Look through the data below for the line with "протоиерей Андрей Скакалин." and the line with "зарегистрирована в Управлении", then transcribe exactly from the first through the second, leaving out all pictures.

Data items
■ ■ ■

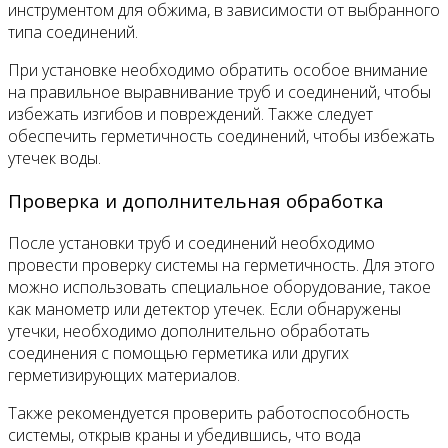
инструментом для обжима, в зависимости от выбранного
типа соединений.
При установке необходимо обратить особое внимание
на правильное выравнивание труб и соединений, чтобы
избежать изгибов и повреждений. Также следует
обеспечить герметичность соединений, чтобы избежать
утечек воды.
Проверка и дополнительная обработка
После установки труб и соединений необходимо
провести проверку системы на герметичность. Для этого
можно использовать специальное оборудование, такое
как манометр или детектор утечек. Если обнаружены
утечки, необходимо дополнительно обработать
соединения с помощью герметика или других
герметизирующих материалов.
Также рекомендуется проверить работоспособность
системы, открыв краны и убедившись, что вода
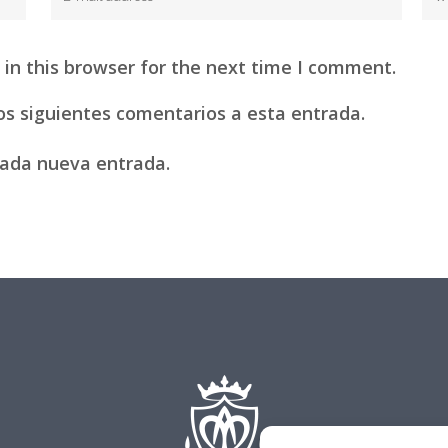
in this browser for the next time I comment.
los siguientes comentarios a esta entrada.
 cada nueva entrada.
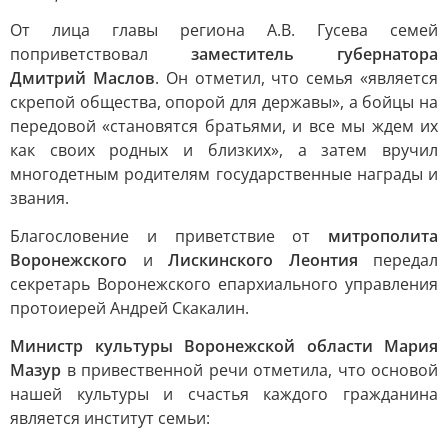
От лица главы региона А.В. Гусева семей
поприветствовал
заместитель губернатора
Дмитрий Маслов
. Он отметил, что семья «является
скрепой общества, опорой для державы», а бойцы на
передовой «становятся братьями, и все мы ждем их
как своих родных и близких», а затем вручил
многодетным родителям государственные награды и
звания.
Благословение и приветствие от
митрополита
Воронежского
и
Лискинского Леонтия
передал
секретарь Воронежского епархиального управления
протоиерей Андрей Скакалин.
Министр культуры Воронежской области Мария
Мазур
в привественной речи отметила, что основой
нашей культуры и счастья каждого гражданина
является институт семьи:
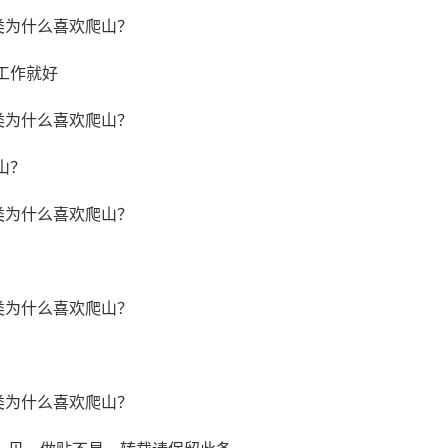
工作就好
山？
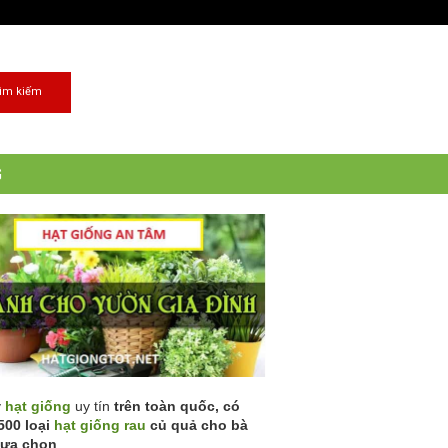
G
ý
hạt giống
uy tín
trên toàn quốc, có
500 loại
hạt giống rau
củ quả cho bà
lựa chọn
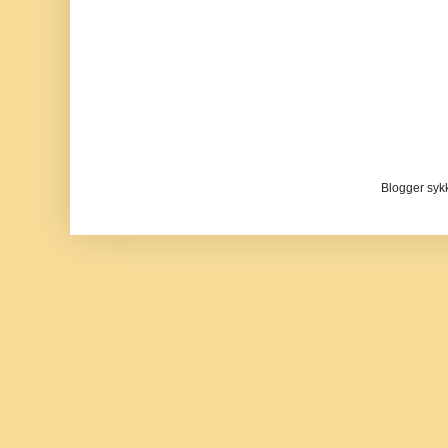
Blogger sykke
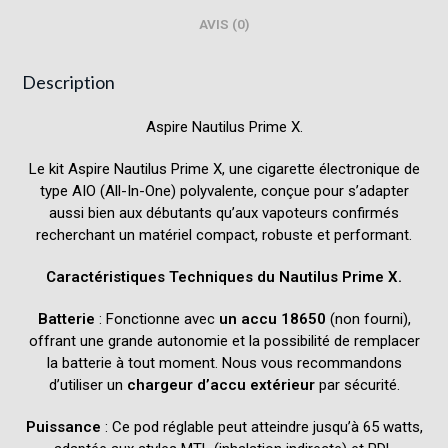
AVIS (0)
Description
Aspire Nautilus Prime X.
Le kit Aspire Nautilus Prime X, une cigarette électronique de
type AIO (All-In-One) polyvalente, conçue pour s’adapter
aussi bien aux débutants qu’aux vapoteurs confirmés
recherchant un matériel compact, robuste et performant.
Caractéristiques Techniques du Nautilus Prime X.
Batterie
: Fonctionne avec
un accu 18650
(non fourni),
offrant une grande autonomie et la possibilité de remplacer
la batterie à tout moment. Nous vous recommandons
d’utiliser un
chargeur d’accu extérieur
par sécurité.
Puissance
: Ce pod réglable peut atteindre jusqu’à 65 watts,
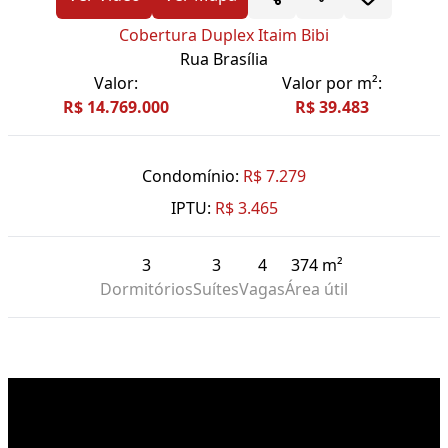
Cobertura Duplex Itaim Bibi
Rua Brasília
Valor:
Valor por m²:
R$ 14.769.000
R$ 39.483
Condomínio:
R$ 7.279
IPTU:
R$ 3.465
3
3
4
374 m²
Dormitórios
Suítes
Vagas
Área útil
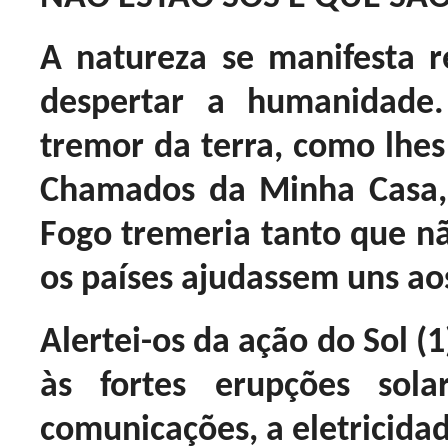
A natureza se manifesta r
despertar a humanidade.
tremor da terra, como lhes
Chamados da Minha Casa,
Fogo tremeria tanto que n
os países ajudassem uns ao
Alertei-os da ação do Sol (1
às fortes erupções sola
comunicações, a eletricida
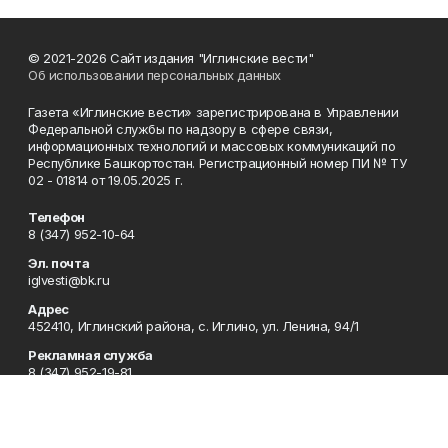
© 2021-2026 Сайт издания "Иглинские вести"
Об использовании персональных данных
Газета «Иглинские вести» зарегистрирована в Управлении
Федеральной службы по надзору в сфере связи,
информационных технологий и массовых коммуникаций по
Республике Башкортостан. Регистрационный номер ПИ № ТУ
02 - 01814 от 19.05.2025 г.
Телефон
8 (347) 952-10-64
Эл. почта
iglvesti@bk.ru
Адрес
452410, Иглинский района, с. Иглино, ул. Ленина, 94/1
Рекламная служба
8 (347) 952-19-81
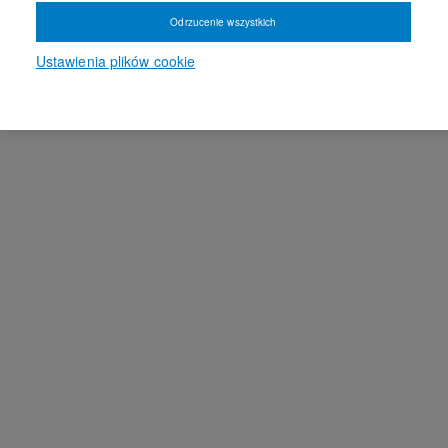
Odrzucenie wszystkich
Ustawienia plików cookie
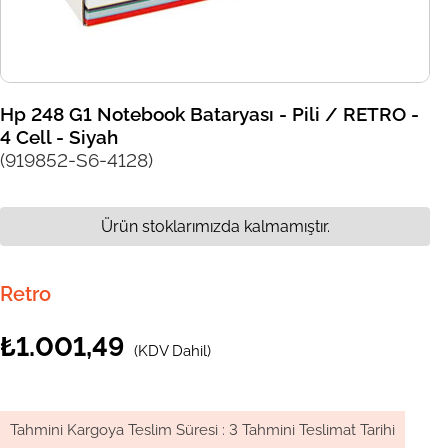
Hp 248 G1 Notebook Bataryası - Pili / RETRO -
4 Cell - Siyah
(919852-S6-4128)
Ürün stoklarımızda kalmamıştır.
Retro
₺1.001,49
(KDV Dahil)
Tahmini Kargoya Teslim Süresi
:
3 Tahmini Teslimat Tarihi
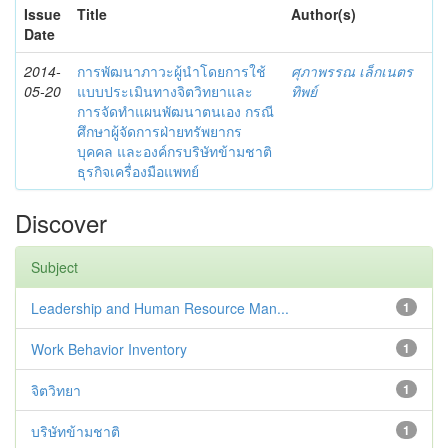
Issue
Title
Author(s)
Date
2014-
การพัฒนาภาวะผู้นำโดยการใช้
ศุภาพรรณ เล็กเนตร
05-20
แบบประเมินทางจิตวิทยาและ
ทิพย์
การจัดทำแผนพัฒนาตนเอง กรณี
ศึกษาผู้จัดการฝ่ายทรัพยากร
บุคคล และองค์กรบริษัทข้ามชาติ
ธุรกิจเครื่องมือแพทย์
Discover
Subject
Leadership and Human Resource Man...
1
Work Behavior Inventory
1
จิตวิทยา
1
บริษัทข้ามชาติ
1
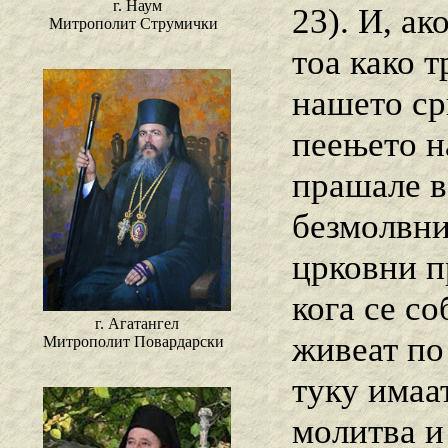
г. Наум
23). И, ак
Митрополит Струмички
тоа како т
нашето срц
пеењето н
прашале во
безмолвни
црковни п
кога се с
г. Агатангел
живеат по
Митрополит Повардарски
туку имаа
молитва и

■ ■ ■

Result of this task:
протоиерей Андрей Скакалин.
Министр культуры Воронежской области Мария
Мазур
в привественной речи отметила, что основой
нашей культуры и счастья каждого гражданина
является институт семьи:
工作就好
山？
G
ý
hạt giống
uy tín
trên toàn quốc, có
500 loại
hạt giống rau
củ quả cho bà
lựa chọn
Blogger sykke
AVIS (0)
Description
Aspire Nautilus Prime X.
Le kit Aspire Nautilus Prime X, une cigarette électronique de
type AIO (All-In-One) polyvalente, conçue pour s’adapter
aussi bien aux débutants qu’aux vapoteurs confirmés
recherchant un matériel compact, robuste et performant.
Caractéristiques Techniques du Nautilus Prime X.
Batterie
: Fonctionne avec
un accu 18650
(non fourni),
offrant une grande autonomie et la possibilité de remplacer
la batterie à tout moment. Nous vous recommandons
d’utiliser un
chargeur d’accu extérieur
par sécurité.
Puissance
: Ce pod réglable peut atteindre jusqu’à 65 watts,
Cobertura Duplex Itaim Bibi
Rua Brasília
Valor:
Valor por m²:
R$ 14.769.000
R$ 39.483
Condomínio:
R$ 7.279
IPTU:
R$ 3.465
3
3
4
374 m²
Dormitórios
Suítes
Vagas
Área útil
A natureza se manifesta r
despertar a humanidade.
tremor da terra, como lhes
Chamados da Minha Casa,
Fogo tremeria tanto que n
os países ajudassem uns ao
Alertei-os da ação do Sol (1
às fortes erupções sola
comunicações, a eletricida
© 2021-2026 Сайт издания "Иглинские вести"
Об использовании персональных данных
Газета «Иглинские вести» зарегистрирована в Управлении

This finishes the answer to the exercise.